(Beginning of Information given)

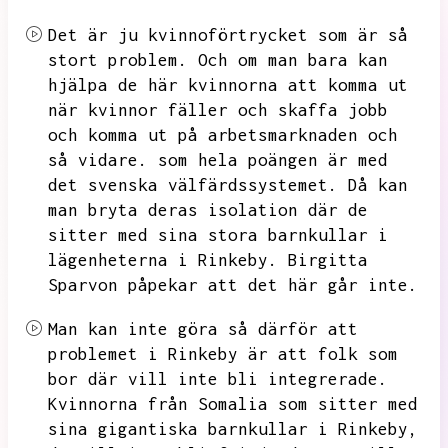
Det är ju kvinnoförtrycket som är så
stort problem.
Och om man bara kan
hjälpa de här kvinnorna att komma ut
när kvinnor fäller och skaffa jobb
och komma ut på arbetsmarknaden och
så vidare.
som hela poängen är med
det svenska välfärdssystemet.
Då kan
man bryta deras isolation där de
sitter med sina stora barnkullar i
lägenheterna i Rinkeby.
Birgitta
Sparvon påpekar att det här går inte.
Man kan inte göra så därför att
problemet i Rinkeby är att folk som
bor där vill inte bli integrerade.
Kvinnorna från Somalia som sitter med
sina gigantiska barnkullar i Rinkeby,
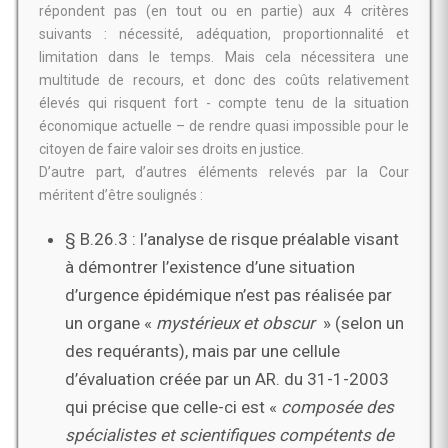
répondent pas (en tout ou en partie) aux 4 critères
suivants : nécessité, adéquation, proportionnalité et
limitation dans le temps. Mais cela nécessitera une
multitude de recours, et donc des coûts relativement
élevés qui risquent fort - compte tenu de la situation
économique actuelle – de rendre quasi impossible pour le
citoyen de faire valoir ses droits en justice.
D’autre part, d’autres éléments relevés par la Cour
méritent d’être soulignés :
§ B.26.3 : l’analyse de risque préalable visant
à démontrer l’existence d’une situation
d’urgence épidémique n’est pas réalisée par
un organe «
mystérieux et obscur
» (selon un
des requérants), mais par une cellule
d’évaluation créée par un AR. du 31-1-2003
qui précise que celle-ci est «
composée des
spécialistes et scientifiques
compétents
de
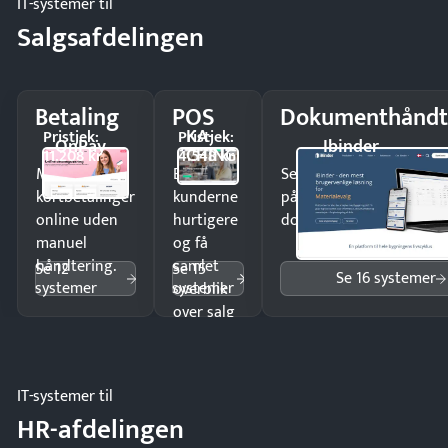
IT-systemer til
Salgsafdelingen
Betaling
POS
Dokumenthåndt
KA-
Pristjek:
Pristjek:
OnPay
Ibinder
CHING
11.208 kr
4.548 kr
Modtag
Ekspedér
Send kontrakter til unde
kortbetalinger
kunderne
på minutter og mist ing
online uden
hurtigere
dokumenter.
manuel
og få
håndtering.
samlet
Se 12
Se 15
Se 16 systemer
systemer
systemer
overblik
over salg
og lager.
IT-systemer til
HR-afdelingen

(End of Information given)

> **Task requirements**
Write out the entries again word for word. Do not include the pictures.

> **Response area**
Det är ju kvinnoförtrycket som är så
stort problem.
Och om man bara kan
hjälpa de här kvinnorna att komma ut
när kvinnor fäller och skaffa jobb
och komma ut på arbetsmarknaden och
så vidare.
som hela poängen är med
det svenska välfärdssystemet.
Då kan
man bryta deras isolation där de
sitter med sina stora barnkullar i
lägenheterna i Rinkeby.
Birgitta
Sparvon påpekar att det här går inte.
Man kan inte göra så därför att
problemet i Rinkeby är att folk som
bor där vill inte bli integrerade.
Kvinnorna från Somalia som sitter med
sina gigantiska barnkullar i Rinkeby,
répondent pas (en tout ou en partie) aux 4 critères
suivants : nécessité, adéquation, proportionnalité et
limitation dans le temps. Mais cela nécessitera une
multitude de recours, et donc des coûts relativement
élevés qui risquent fort - compte tenu de la situation
économique actuelle – de rendre quasi impossible pour le
citoyen de faire valoir ses droits en justice.
D’autre part, d’autres éléments relevés par la Cour
méritent d’être soulignés :
§ B.26.3 : l’analyse de risque préalable visant
à démontrer l’existence d’une situation
d’urgence épidémique n’est pas réalisée par
un organe «
mystérieux et obscur
» (selon un
des requérants), mais par une cellule
d’évaluation créée par un AR. du 31-1-2003
qui précise que celle-ci est «
composée des
spécialistes et scientifiques
compétents
de
IT-systemer til
Salgsafdelingen
Betaling
POS
Dokumenthåndt
KA-
Pristjek:
Pristjek:
OnPay
Ibinder
CHING
11.208 kr
4.548 kr
Modtag
Ekspedér
Send kontrakter til unde
kortbetalinger
kunderne
på minutter og mist ing
online uden
hurtigere
dokumenter.
manuel
og få
håndtering.
samlet
Se 12
Se 15
Se 16 systemer
systemer
systemer
overblik
over salg
og lager.
IT-systemer til
HR-afdelingen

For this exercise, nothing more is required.